I completely disagree.
I know Martha Shulman, who provided this recipe as a healthy alternative to fatty muffins in her series "Recipes for Health" in (where else?) The New York Times, is probably screaming somewhere at my abuse of her new improved healthy muffin recipe, but alas, I'm sorry Martha, this muffin needs frosting.
Of course, you are more than welcome to make the muffin as Martha suggests, frosting-less, but for those secret guilt-ridden frosting-lovers out there (which I proudly count myself among), put the frosting on in copious amounts and don't you dare feel bad about it. After all, it's a healthy muffin.
And on that note, I will say that this carrot cake recipe, muffin or otherwise, is delicious. Despite the whole wheat flour, it tastes every bit as good as a standard carrot cake recipe without the dangers of dryness or mealiness. Huzzah for carrot cake and huzzah for muffins.
Ingredients (recipe for cream cheese frosting follows)
2 1/2 cups whole-wheat flour (Martha recommends pastry flour, I used standard whole wheat flour and did just fine)
2 teaspoons baking powder
1 teaspoon baking soda
2 teaspoons ground cinnamon
1 teaspoon freshly grated nutmeg
1/2 teaspoon ground allspice
1/2 teaspoon ground cloves
1/2 teaspoon salt
1/3 cup raw brown (turbinado) sugar (or light brown sugar, which I used)
1/3 cup canola oil
1 1/3 cups buttermilk
1 teaspoon vanilla extract
2/3 cup golden raisins tossed with 1 teaspoon unbleached all-purpose flour, or 2/3 cup chopped pecans
1 1/2 cups grated carrots
1. Preheat the oven to 375 degrees with the rack in the upper third of the space.

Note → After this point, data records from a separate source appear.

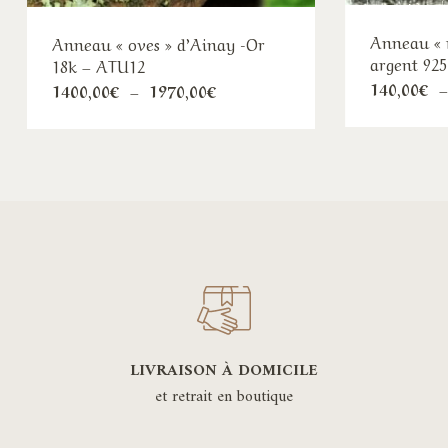
Anneau « 
Anneau « oves » d’Ainay -Or
argent 92
18k – ATU12
140,00
€
Plage
1400,00
€
–
1970,00
€
de
prix :
1400,00€
à
1970,00€
LIVRAISON À DOMICILE
et retrait en boutique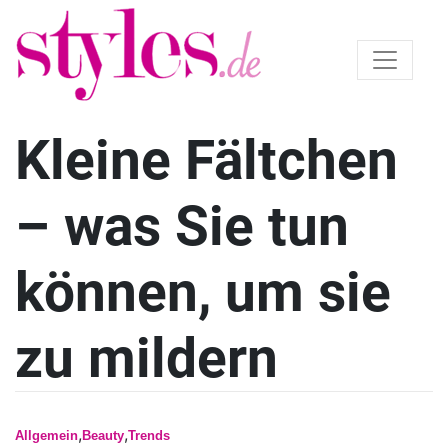
Kleine Fältchen
– was Sie tun
können, um sie
zu mildern
,
,
Allgemein
Beauty
Trends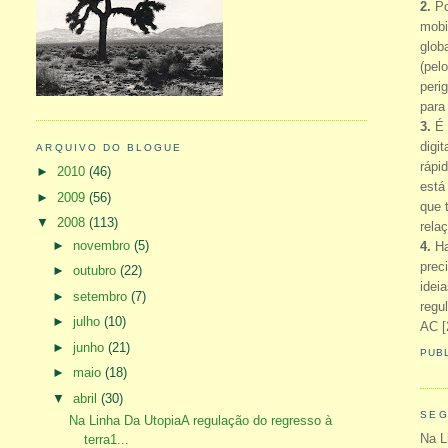
2.
Po
mobi
glob
(pel
peri
para
3.
É 
digi
ARQUIVO DO BLOGUE
rápi
►
2010
(46)
está
►
2009
(56)
que 
▼
2008
(113)
rela
►
novembro
(5)
4.
Ha
prec
►
outubro
(22)
idei
►
setembro
(7)
regu
►
julho
(10)
AC [
►
junho
(21)
PUB
►
maio
(18)
▼
abril
(30)
SEG
Na Linha Da UtopiaA regulação do regresso à
Na L
terra1...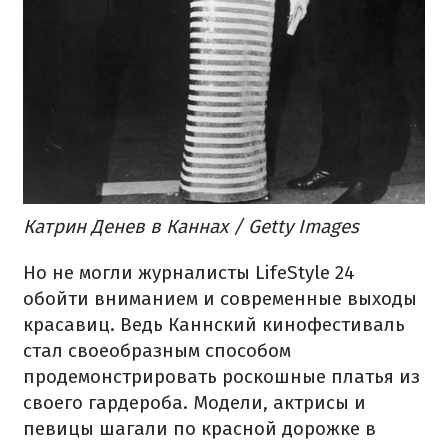
Катрин Денев в Каннах / Getty Images
Но не могли журналисты LifeStyle 24
обойти вниманием и современные выходы
красавиц. Ведь Каннский кинофестиваль
стал своеобразным способом
продемонстрировать роскошные платья из
своего гардероба. Модели, актрисы и
певицы шагали по красной дорожке в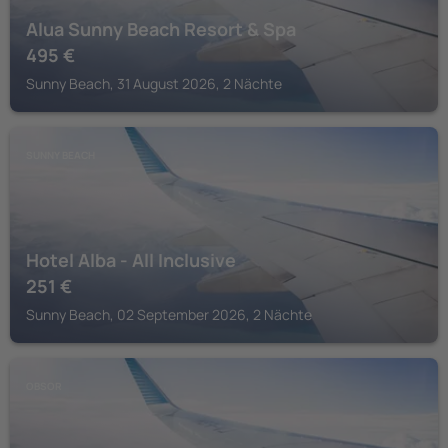
Alua Sunny Beach Resort & Spa
495
€
Sunny Beach, 31 August 2026, 2 Nächte
SUNNY BEACH
Hotel Alba - All Inclusive
251
€
Sunny Beach, 02 September 2026, 2 Nächte
OBSOR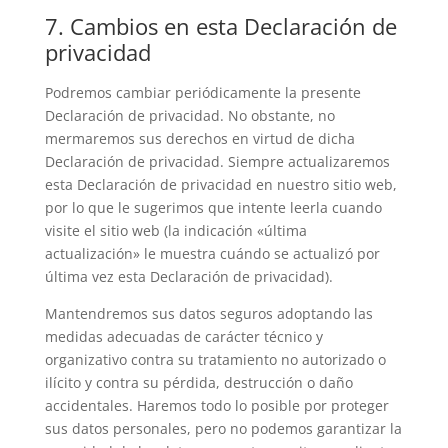
7. Cambios en esta Declaración de
privacidad
Podremos cambiar periódicamente la presente
Declaración de privacidad. No obstante, no
mermaremos sus derechos en virtud de dicha
Declaración de privacidad. Siempre actualizaremos
esta Declaración de privacidad en nuestro sitio web,
por lo que le sugerimos que intente leerla cuando
visite el sitio web (la indicación «última
actualización» le muestra cuándo se actualizó por
última vez esta Declaración de privacidad).
Mantendremos sus datos seguros adoptando las
medidas adecuadas de carácter técnico y
organizativo contra su tratamiento no autorizado o
ilícito y contra su pérdida, destrucción o daño
accidentales. Haremos todo lo posible por proteger
sus datos personales, pero no podemos garantizar la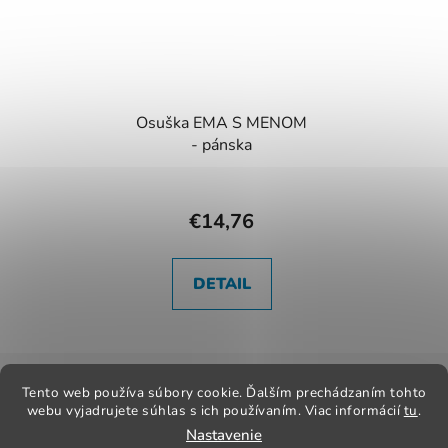
Osuška EMA S MENOM
- pánska
€14,76
DETAIL
Z
á
Tento web používa súbory cookie. Ďalším prechádzaním tohto
Kontakt
Obchodné podmienky
Odstúpenie od zmluvy
webu vyjadrujete súhlas s ich používaním. Viac informácií
tu
.
p
Reklamačný poriadok
Obchodné podmienky
Nastavenie
ä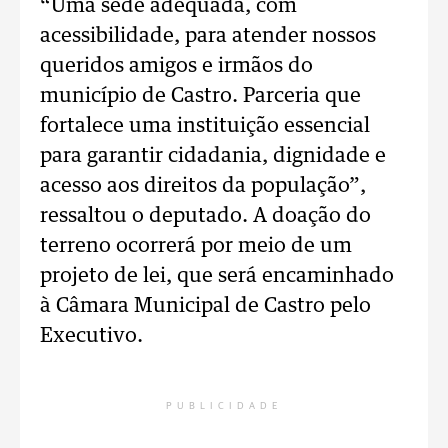
“Uma sede adequada, com
acessibilidade, para atender nossos
queridos amigos e irmãos do
município de Castro. Parceria que
fortalece uma instituição essencial
para garantir cidadania, dignidade e
acesso aos direitos da população”,
ressaltou o deputado. A doação do
terreno ocorrerá por meio de um
projeto de lei, que será encaminhado
à Câmara Municipal de Castro pelo
Executivo.
PUBLICIDADE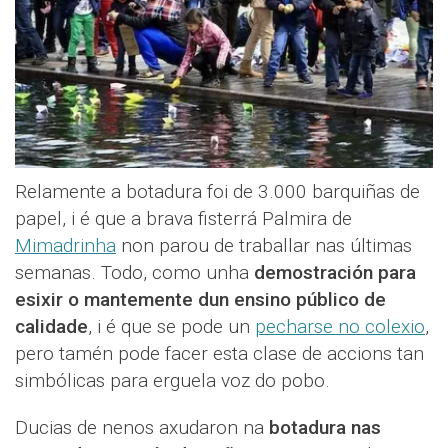
Relamente a botadura foi de 3.000 barquiñas de
papel, i é que a brava fisterrá Palmira de
Mimadrinha
non parou de traballar nas últimas
semanas. Todo, como unha
demostración para
esixir o mantemente dun ensino público de
calidade
, i é que se pode un
pecharse no colexio
,
pero tamén pode facer esta clase de accions tan
simbólicas para erguela voz do pobo.
Ducias de nenos axudaron na
botadura nas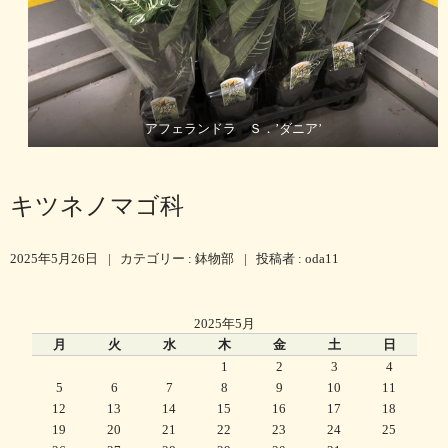
アフェランドラ Ｓ．’ダニア’
キツネノマゴ科
2025年5月26日
|
カテゴリー :
鉢物部
|
投稿者 : oda11
2025年5月
月
火
水
木
金
土
日
1
2
3
4
5
6
7
8
9
10
11
12
13
14
15
16
17
18
19
20
21
22
23
24
25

Oil or butter muffin tins.
2. Sift together the whole-wheat pastry flour, baking powder, baking soda, spices and salt.
3. In a separate bowl, beat together the eggs, sugar, oil, buttermilk and vanilla. Using a whisk or a spatula, stir in the dry ingredients and mix until well combined. Do not beat; a few lumps are fine, but make sure there is no flour at the bottom of the bowl. Fold in the raisins or pecans and the carrots.
4. Spoon into muffin cups, filling them to just below the top (about 4/5 full). Place in the oven, and bake 25 minutes until lightly browned and well risen. Cover copiously with cream cheese frosting (recipe follows).
Yield: Twelve muffins, depending on the size of the muffin tins.
Cream Cheese Frosting (come on, you know you want to)
(from the Joy of Cooking)
8 oz. cold cream cheese
5 tbsp. unsalted butter, softened
2 tsp. vanilla
2 1/2 cups confectioners' sugar (icing sugar)
1 1/2 tsp. ground cinnamon
Beat in a medium bowl at low speed the cream cheese, butter, and vanilla until just blended.
Add the sugar 1/3 at a time, and beat just until smooth and the desired consistency. Stir in ground cinnamon.
If the frosting is too stiff, beat for a few seconds longer but be careful not to overbeat.